Q&A with Maya Sonenberg

 


 

Maya Sonenberg is the author of the new story collection Bad Mothers, Bad Daughters. Her other books include the story collection Cartographies, and her work has appeared in a variety of publications, including Fairy Tale Review and Web Conjunctions. She teaches in the creative writing program of the University of Washington, and she lives in Seattle.

 

Q: Over how long a period did you write the stories in Bad Mothers, Bad Daughters?

 

A: The stories in Bad Mothers, Bad Daughters were written over about a dozen years, the last completed almost two years ago. I’m a slow writer! But I also hope that expanse of time allowed me to include stories about mothers, daughters, fathers, and sons at different stages of the lives and relationships.

 

Q: How did you decide on the order in which they would appear in the collection?

 

A: I ordered the stories in a very loose progression based on the ages of the characters. In the first story, while the narrator has children already, she also spends a lot of time looking back at herself as a child. Stories toward the end include grandmother figures. I also considered the rhythmic placing of longer and shorter stories.

 

Q: How was the book's title chosen, and what does it signify for you?

 

A: The title of the book comes from one of the stories, “Bad Mother: A Story in Five Paragraphs.”

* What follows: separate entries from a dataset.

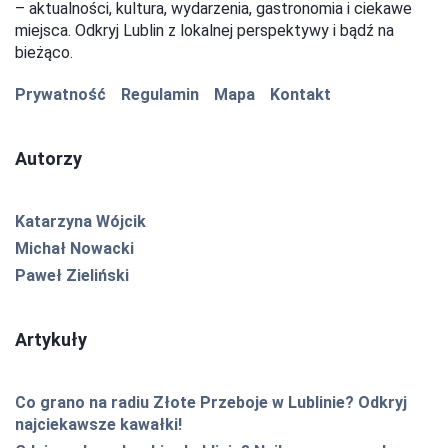
– aktualności, kultura, wydarzenia, gastronomia i ciekawe
miejsca. Odkryj Lublin z lokalnej perspektywy i bądź na
bieżąco.
Prywatność
Regulamin
Mapa
Kontakt
Autorzy
Katarzyna Wójcik
Michał Nowacki
Paweł Zieliński
Artykuły
Co grano na radiu Złote Przeboje w Lublinie? Odkryj
najciekawsze kawałki!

While writing these stories, I was highly aware that they focused on mothers and daughters in complex relationships, experiencing uneasy emotions, but only when it was time to title the entire collection did I see that particular story and the idea of the “bad” mother or daughter as central to the book.

 

That story showcases many of the shared qualities of these stories—not only the focus on the “bad”—or really, not so bad—mother/daughter, but the use of inventive forms (“Bad Mother” uses the form of the five paragraph essay) and the use of what Kate Bernheimer has called a fairy tale feel, even when the stories don’t retell specific tales.

 

Q: The writer Jedediah Berry said of the book, “These visions of mothers and daughters--broken, breaking, seeking, striving--stick in the mind even as they open the heart.” What do you think of that description?

 

A: I love it, of course, especially its shout out to both the mind and the heart. Addressing and appealing to both of those is always important to me as a writer. And Jedediah Berry is one of my favorite writers, so I’m incredibly grateful that he liked this book.

 

Q: What are you working on now?

 

A: I seem to have three or four projects cooking now.

 

I’m working on a series of personal essays related to the work of choreographer Merce Cunningham.

 

I’m working on a book of miniatures, containing family photos, essays about the miniature, and bits of memoir.

 

I’m working on a longish fairy tale-ish story about an old woman and a black fox that is growing out of “No Place Safer,” the collaboration I did with writer and artist Ellen Santasiero on the website 7x7.

 

On the back burner is a book about my complex love for Laura Ingalls Wilder’s Little House books and my grandmother as an immigrant “pioneer.”